The first “could represent hundreds of millions of annual blockchain rewards revenue for Coinbase (COIN)” and drive Web 3.0 development, the analyst says.
At the time of writing, COIN is down 74% from its all-time high, but the price has doubled since late June and is now trading at $93.
Citi’s bullish take on Coinbase comes as the exchange faces another lawsuit from investors who felt misled into buying COIN.
According to the court Submit Created by Bragar Eagel & Squire, PC, a law firm specializing in securities litigation, Coinbase has failed to adequately disclose the exchange’s policy on what happens to clients’ crypto assets in the event of bankruptcy.
“Defendants have made materially false and misleading statements regarding the Company’s business, operations and compliance policies. In particular, Defendants have made false and/or misleading statements and/or failed to disclose that: (i) Coinbase held crypto assets on behalf of its customers, the assets of which Coinbase knew or recklessly disregarded qualify as ownership of a bankrupt estate, leaving those assets potentially subject to bankruptcy proceedings in which Coinbase’s customers would be treated as the company’s general unsecured creditors;
(ii) Coinbase allowed Americans to trade digital assets that Coinbase knew about or had recklessly ignored that should have been registered as securities with the SEC; (iii) the foregoing conduct has subjected the Company to increased risk of regulatory and governmental oversight and enforcement action; and (iv) as a result, the Company’s public statements were materially inaccurate and misleading at all relevant times.”
The lawsuit was filed on behalf of all individuals and entities that purchased or otherwise acquired Coinbase securities between April 14, 2021 and July 26, 2022.

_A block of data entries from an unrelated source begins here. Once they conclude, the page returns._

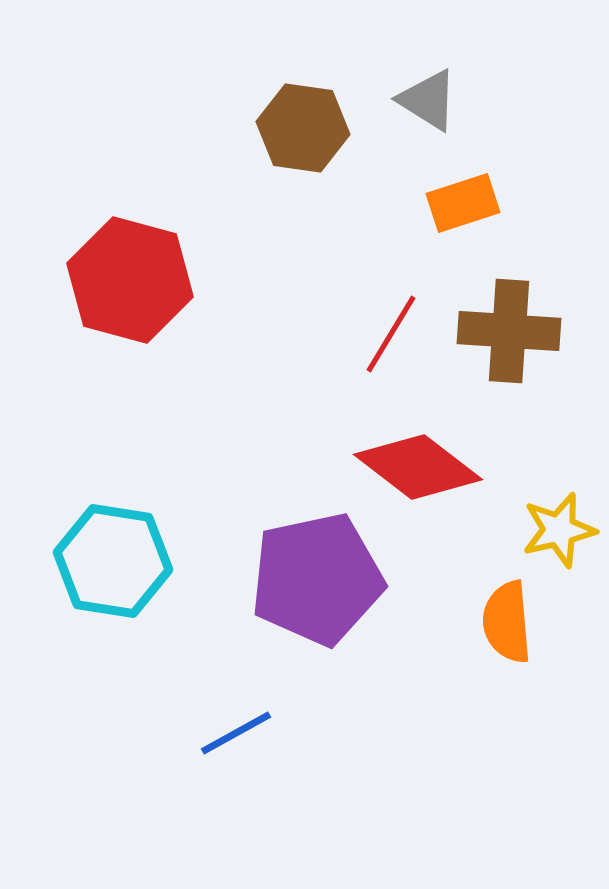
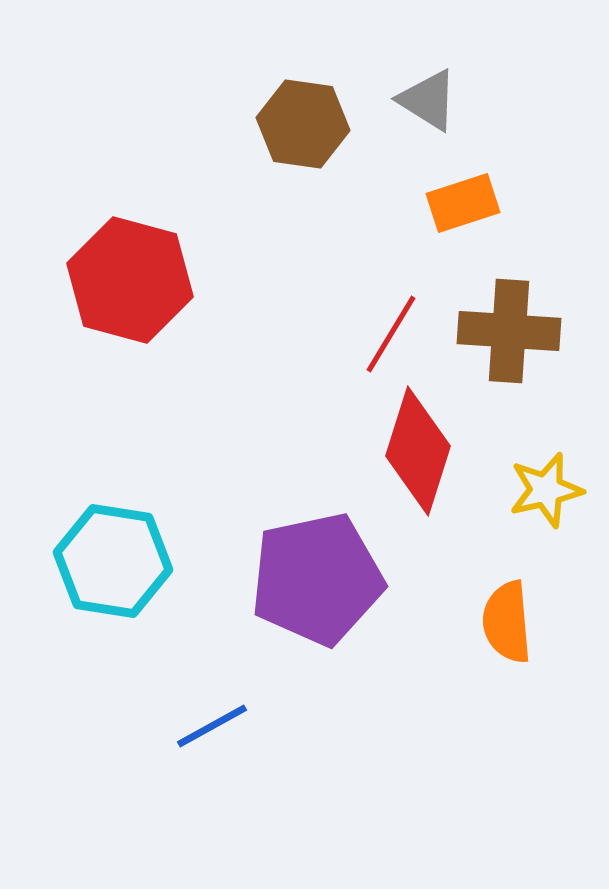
brown hexagon: moved 4 px up
red diamond: moved 16 px up; rotated 70 degrees clockwise
yellow star: moved 13 px left, 40 px up
blue line: moved 24 px left, 7 px up
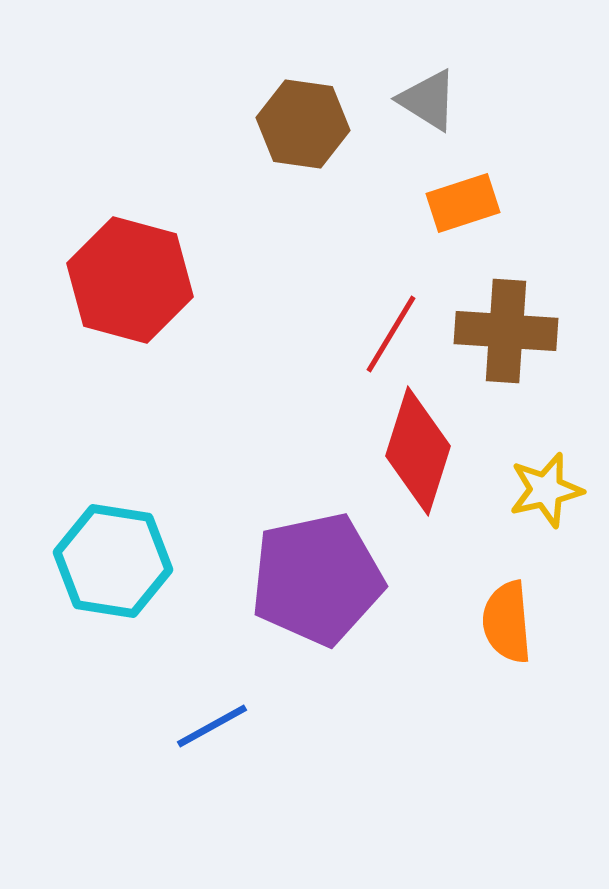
brown cross: moved 3 px left
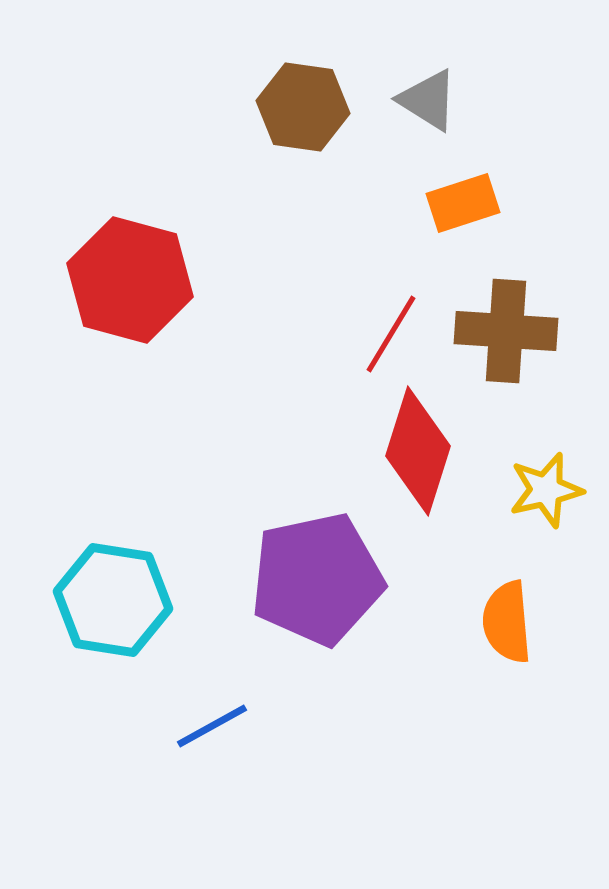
brown hexagon: moved 17 px up
cyan hexagon: moved 39 px down
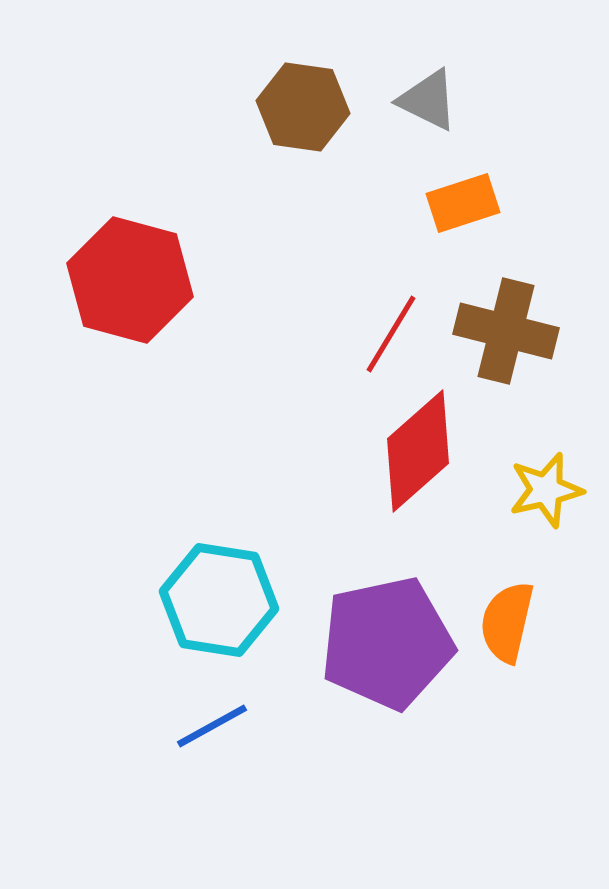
gray triangle: rotated 6 degrees counterclockwise
brown cross: rotated 10 degrees clockwise
red diamond: rotated 31 degrees clockwise
purple pentagon: moved 70 px right, 64 px down
cyan hexagon: moved 106 px right
orange semicircle: rotated 18 degrees clockwise
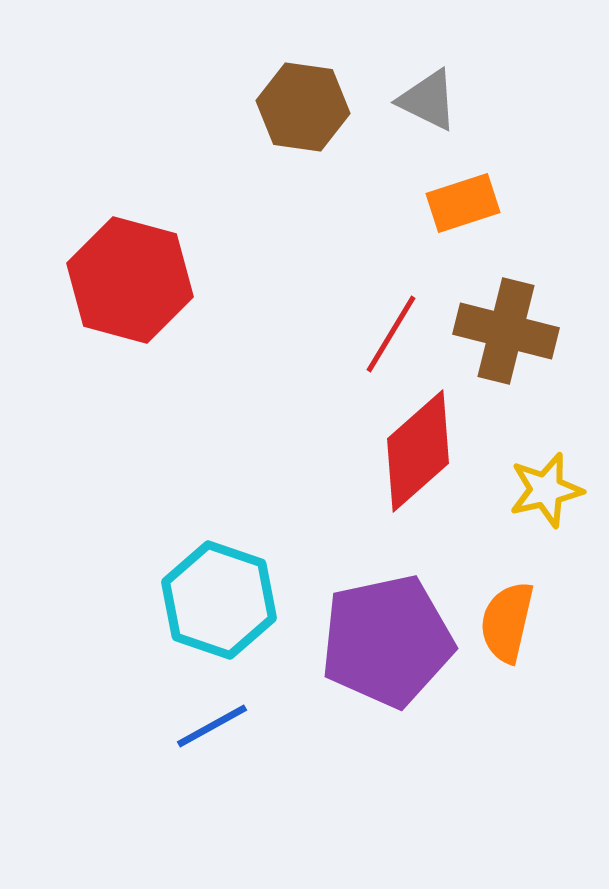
cyan hexagon: rotated 10 degrees clockwise
purple pentagon: moved 2 px up
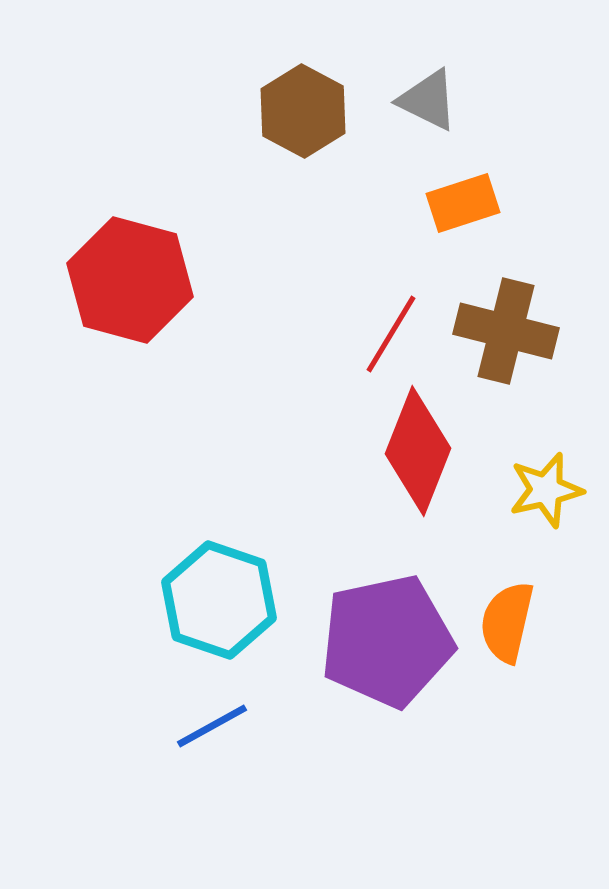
brown hexagon: moved 4 px down; rotated 20 degrees clockwise
red diamond: rotated 27 degrees counterclockwise
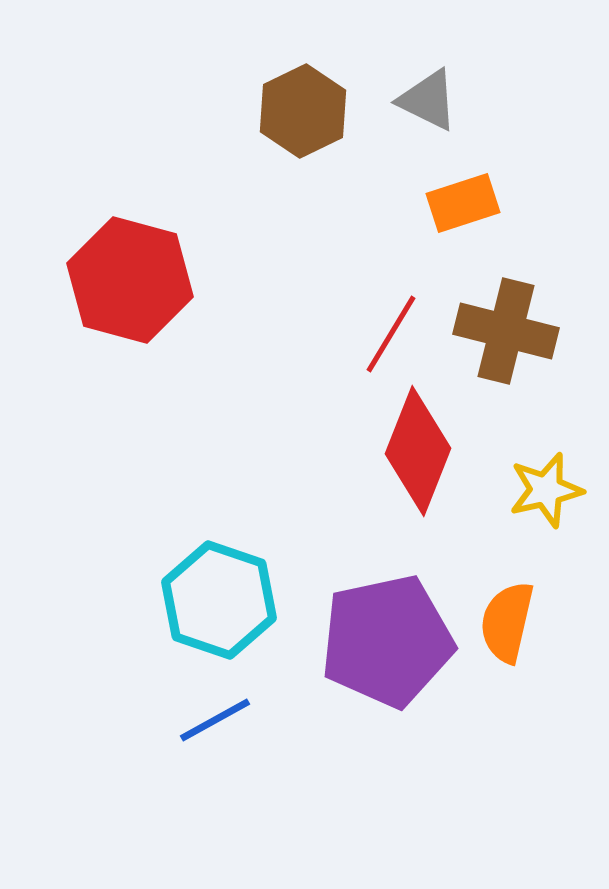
brown hexagon: rotated 6 degrees clockwise
blue line: moved 3 px right, 6 px up
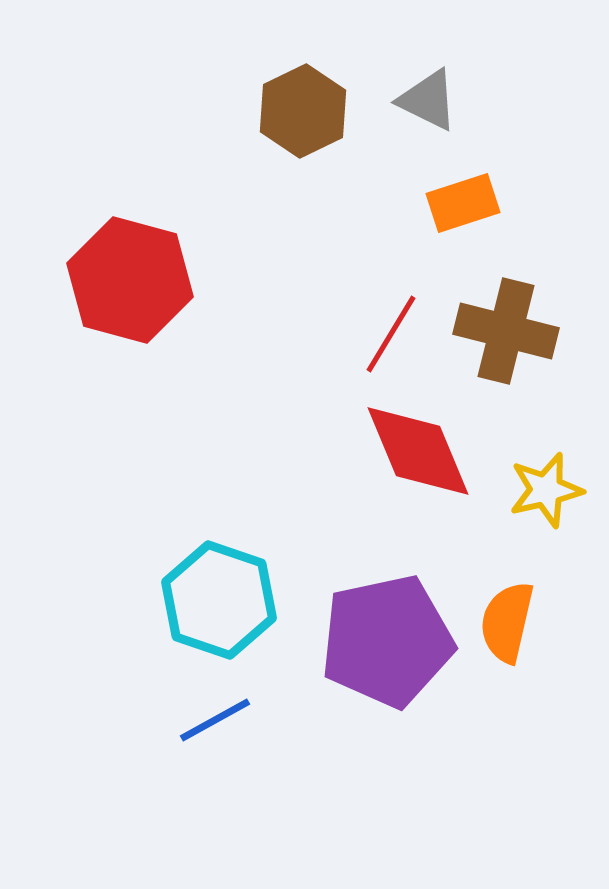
red diamond: rotated 44 degrees counterclockwise
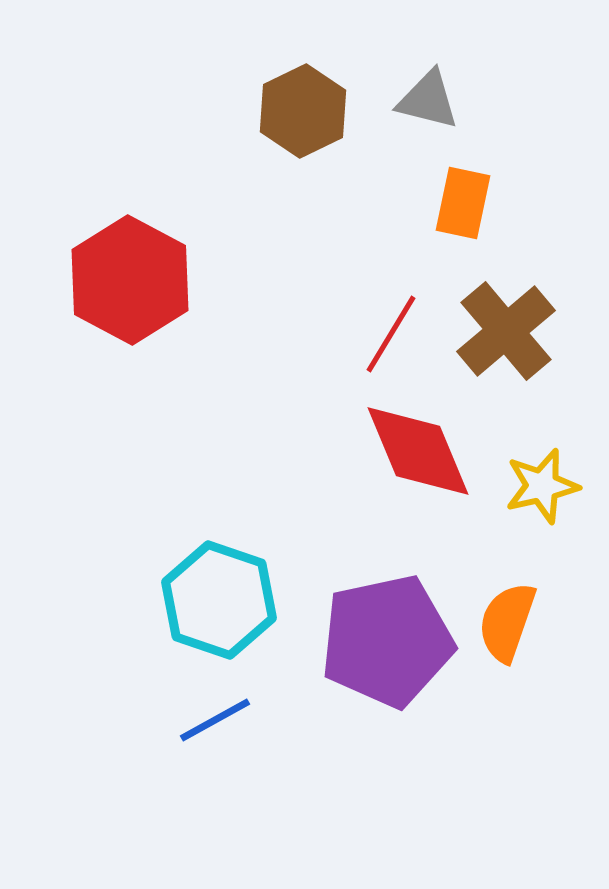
gray triangle: rotated 12 degrees counterclockwise
orange rectangle: rotated 60 degrees counterclockwise
red hexagon: rotated 13 degrees clockwise
brown cross: rotated 36 degrees clockwise
yellow star: moved 4 px left, 4 px up
orange semicircle: rotated 6 degrees clockwise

Disclaimer: Opinions expressed on The Daily Hodl are not investment advice. Investors should do their due diligence before making any risky investments in Bitcoin, cryptocurrency or digital assets. Please note that your transfers and transactions are at your own risk and any losses are your sole responsibility. The Daily Hodl does not recommend buying or selling cryptocurrencies or digital assets, nor is The Daily Hodl an investment advisor. Please note that The Daily Hodl participates in affiliate marketing.